[Recorded data]
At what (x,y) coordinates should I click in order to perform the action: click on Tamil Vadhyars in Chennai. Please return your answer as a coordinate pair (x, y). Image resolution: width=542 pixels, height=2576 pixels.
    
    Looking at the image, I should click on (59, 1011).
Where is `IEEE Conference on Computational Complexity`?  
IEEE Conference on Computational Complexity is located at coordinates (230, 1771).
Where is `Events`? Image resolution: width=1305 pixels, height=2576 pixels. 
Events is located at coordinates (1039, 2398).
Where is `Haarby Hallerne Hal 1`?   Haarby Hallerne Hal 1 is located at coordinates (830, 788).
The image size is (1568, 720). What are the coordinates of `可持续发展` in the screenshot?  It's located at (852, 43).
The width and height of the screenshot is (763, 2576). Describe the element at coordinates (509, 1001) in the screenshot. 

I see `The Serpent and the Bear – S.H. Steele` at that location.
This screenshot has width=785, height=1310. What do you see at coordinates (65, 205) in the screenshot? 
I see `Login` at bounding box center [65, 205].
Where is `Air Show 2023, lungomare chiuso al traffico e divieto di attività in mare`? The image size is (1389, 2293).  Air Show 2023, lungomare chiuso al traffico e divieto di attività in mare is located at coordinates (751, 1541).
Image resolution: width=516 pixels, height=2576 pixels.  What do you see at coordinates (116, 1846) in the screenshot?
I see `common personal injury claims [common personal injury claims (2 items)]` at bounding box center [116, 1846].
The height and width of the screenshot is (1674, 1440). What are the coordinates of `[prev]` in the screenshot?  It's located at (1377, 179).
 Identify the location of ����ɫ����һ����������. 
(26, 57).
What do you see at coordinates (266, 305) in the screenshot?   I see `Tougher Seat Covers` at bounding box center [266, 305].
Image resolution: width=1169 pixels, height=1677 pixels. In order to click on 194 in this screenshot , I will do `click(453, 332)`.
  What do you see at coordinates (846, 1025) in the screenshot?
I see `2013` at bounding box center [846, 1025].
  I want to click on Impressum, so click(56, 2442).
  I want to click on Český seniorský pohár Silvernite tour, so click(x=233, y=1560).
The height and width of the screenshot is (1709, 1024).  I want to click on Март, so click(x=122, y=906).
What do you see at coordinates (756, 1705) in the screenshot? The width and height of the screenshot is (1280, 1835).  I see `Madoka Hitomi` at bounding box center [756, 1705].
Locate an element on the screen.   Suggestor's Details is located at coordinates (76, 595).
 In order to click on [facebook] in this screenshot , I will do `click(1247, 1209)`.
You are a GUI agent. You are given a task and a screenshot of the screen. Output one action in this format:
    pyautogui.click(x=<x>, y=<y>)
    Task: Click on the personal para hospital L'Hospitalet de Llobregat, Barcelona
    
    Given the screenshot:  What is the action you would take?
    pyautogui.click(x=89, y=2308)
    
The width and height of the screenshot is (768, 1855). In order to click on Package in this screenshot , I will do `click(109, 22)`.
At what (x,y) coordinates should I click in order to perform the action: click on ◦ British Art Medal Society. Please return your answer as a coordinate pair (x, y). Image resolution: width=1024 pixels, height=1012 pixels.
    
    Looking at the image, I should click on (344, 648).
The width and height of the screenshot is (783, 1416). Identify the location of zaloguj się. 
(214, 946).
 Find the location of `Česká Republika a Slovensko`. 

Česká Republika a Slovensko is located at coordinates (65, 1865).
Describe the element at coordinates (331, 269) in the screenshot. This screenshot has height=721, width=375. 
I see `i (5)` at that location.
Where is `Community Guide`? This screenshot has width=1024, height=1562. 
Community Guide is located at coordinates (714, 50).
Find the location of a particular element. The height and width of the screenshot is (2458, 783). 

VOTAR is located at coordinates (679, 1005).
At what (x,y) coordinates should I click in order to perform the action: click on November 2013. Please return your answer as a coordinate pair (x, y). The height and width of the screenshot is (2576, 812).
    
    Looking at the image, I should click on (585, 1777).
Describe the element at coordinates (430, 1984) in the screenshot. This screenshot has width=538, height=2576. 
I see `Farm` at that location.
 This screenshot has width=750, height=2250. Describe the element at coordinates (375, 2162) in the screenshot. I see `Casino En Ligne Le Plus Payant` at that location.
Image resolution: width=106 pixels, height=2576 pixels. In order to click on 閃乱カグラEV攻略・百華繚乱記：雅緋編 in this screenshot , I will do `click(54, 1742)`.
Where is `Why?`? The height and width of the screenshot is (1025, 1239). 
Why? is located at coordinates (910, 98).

# [WORK REQUEST]
Copy the data. Make sure every line matches exactly.

# [SOLUTION TO THIS EXERCISE]
At what (x,y) coordinates should I click in order to perform the action: click on Tamil Vadhyars in Chennai. Please return your answer as a coordinate pair (x, y). Image resolution: width=542 pixels, height=2576 pixels.
    
    Looking at the image, I should click on (59, 1011).
Where is `IEEE Conference on Computational Complexity`?  
IEEE Conference on Computational Complexity is located at coordinates (230, 1771).
Where is `Events`? Image resolution: width=1305 pixels, height=2576 pixels. 
Events is located at coordinates (1039, 2398).
Where is `Haarby Hallerne Hal 1`?   Haarby Hallerne Hal 1 is located at coordinates (830, 788).
The image size is (1568, 720). What are the coordinates of `可持续发展` in the screenshot?  It's located at (852, 43).
The width and height of the screenshot is (763, 2576). Describe the element at coordinates (509, 1001) in the screenshot. 

I see `The Serpent and the Bear – S.H. Steele` at that location.
This screenshot has width=785, height=1310. What do you see at coordinates (65, 205) in the screenshot? 
I see `Login` at bounding box center [65, 205].
Where is `Air Show 2023, lungomare chiuso al traffico e divieto di attività in mare`? The image size is (1389, 2293).  Air Show 2023, lungomare chiuso al traffico e divieto di attività in mare is located at coordinates (751, 1541).
Image resolution: width=516 pixels, height=2576 pixels.  What do you see at coordinates (116, 1846) in the screenshot?
I see `common personal injury claims [common personal injury claims (2 items)]` at bounding box center [116, 1846].
The height and width of the screenshot is (1674, 1440). What are the coordinates of `[prev]` in the screenshot?  It's located at (1377, 179).
 Identify the location of ����ɫ����һ����������. 
(26, 57).
What do you see at coordinates (266, 305) in the screenshot?   I see `Tougher Seat Covers` at bounding box center [266, 305].
Image resolution: width=1169 pixels, height=1677 pixels. In order to click on 194 in this screenshot , I will do `click(453, 332)`.
  What do you see at coordinates (846, 1025) in the screenshot?
I see `2013` at bounding box center [846, 1025].
  I want to click on Impressum, so click(56, 2442).
  I want to click on Český seniorský pohár Silvernite tour, so click(x=233, y=1560).
The height and width of the screenshot is (1709, 1024).  I want to click on Март, so click(x=122, y=906).
What do you see at coordinates (756, 1705) in the screenshot? The width and height of the screenshot is (1280, 1835).  I see `Madoka Hitomi` at bounding box center [756, 1705].
Locate an element on the screen.   Suggestor's Details is located at coordinates (76, 595).
 In order to click on [facebook] in this screenshot , I will do `click(1247, 1209)`.
You are a GUI agent. You are given a task and a screenshot of the screen. Output one action in this format:
    pyautogui.click(x=<x>, y=<y>)
    Task: Click on the personal para hospital L'Hospitalet de Llobregat, Barcelona
    
    Given the screenshot:  What is the action you would take?
    pyautogui.click(x=89, y=2308)
    
The width and height of the screenshot is (768, 1855). In order to click on Package in this screenshot , I will do `click(109, 22)`.
At what (x,y) coordinates should I click in order to perform the action: click on ◦ British Art Medal Society. Please return your answer as a coordinate pair (x, y). Image resolution: width=1024 pixels, height=1012 pixels.
    
    Looking at the image, I should click on (344, 648).
The width and height of the screenshot is (783, 1416). Identify the location of zaloguj się. 
(214, 946).
 Find the location of `Česká Republika a Slovensko`. 

Česká Republika a Slovensko is located at coordinates (65, 1865).
Describe the element at coordinates (331, 269) in the screenshot. This screenshot has height=721, width=375. 
I see `i (5)` at that location.
Where is `Community Guide`? This screenshot has width=1024, height=1562. 
Community Guide is located at coordinates (714, 50).
Find the location of a particular element. The height and width of the screenshot is (2458, 783). 

VOTAR is located at coordinates (679, 1005).
At what (x,y) coordinates should I click in order to perform the action: click on November 2013. Please return your answer as a coordinate pair (x, y). The height and width of the screenshot is (2576, 812).
    
    Looking at the image, I should click on (585, 1777).
Describe the element at coordinates (430, 1984) in the screenshot. This screenshot has width=538, height=2576. 
I see `Farm` at that location.
 This screenshot has width=750, height=2250. Describe the element at coordinates (375, 2162) in the screenshot. I see `Casino En Ligne Le Plus Payant` at that location.
Image resolution: width=106 pixels, height=2576 pixels. In order to click on 閃乱カグラEV攻略・百華繚乱記：雅緋編 in this screenshot , I will do `click(54, 1742)`.
Where is `Why?`? The height and width of the screenshot is (1025, 1239). 
Why? is located at coordinates (910, 98).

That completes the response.